Dana Kelolaan Reksa Dana Capai Rp 315 Triliun

Kondisi pasar saham dan surat utang membaik mendorong kenaikan dana kelolaan reksa dana termasuk saham dan pendapatan tetap.

oleh Agustina Melani diperbarui 06 Des 2016, 08:12 WIB
Diterbitkan 06 Des 2016, 08:12 WIB

Liputan6.com, Jakarta - Otoritas Jasa Keuangan (OJK) mencatat ada pertumbuhan dana kelolaan reksa dana hingga November 2016. Dana kelolaan reksa dana tumbuh 21,6 persen dari Rp 259,49 triliun pada Desember 2015 menjadi Rp 315,56 triliun pada November 2016.

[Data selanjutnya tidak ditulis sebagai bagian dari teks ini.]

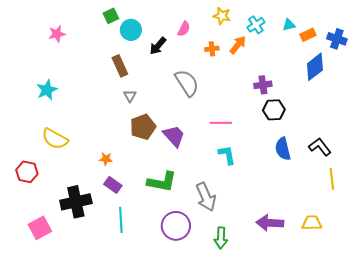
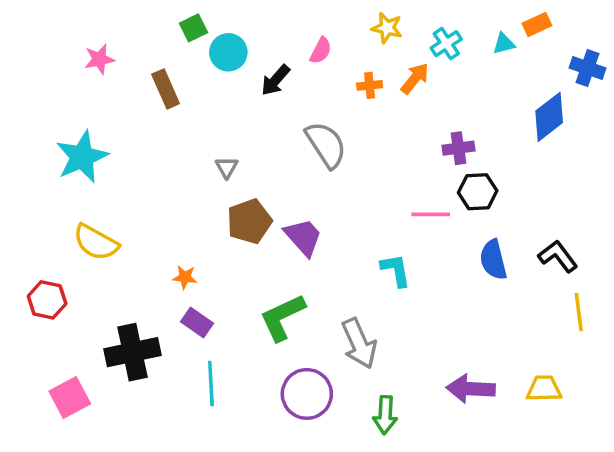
orange rectangle: (308, 35) -> (537, 24), moved
brown rectangle: (120, 66) -> (166, 89), moved
cyan star: (47, 90) -> (82, 157), size x1.4
pink line: (221, 123) -> (431, 214), moved
green L-shape: (162, 182) -> (282, 317), turned 144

Pertumbuhan dana kelolaan juga diikuti jumlah unit penyertaan mencapai 231,23 miliar unit penyertaan reksa dana. Akan tetapi, pertumbuhan dana kelolaan reksa dana cenderung lambat dari Oktober ke November 2016. Dana kelolaan tumbuh Rp 1,78 triliun.

Dana kelolaan reksa dana saham masih terbesar di antara reksa dana lainnya. Tercatat dana kelolaan reksa dana saham mencapai Rp 103,53 triliun.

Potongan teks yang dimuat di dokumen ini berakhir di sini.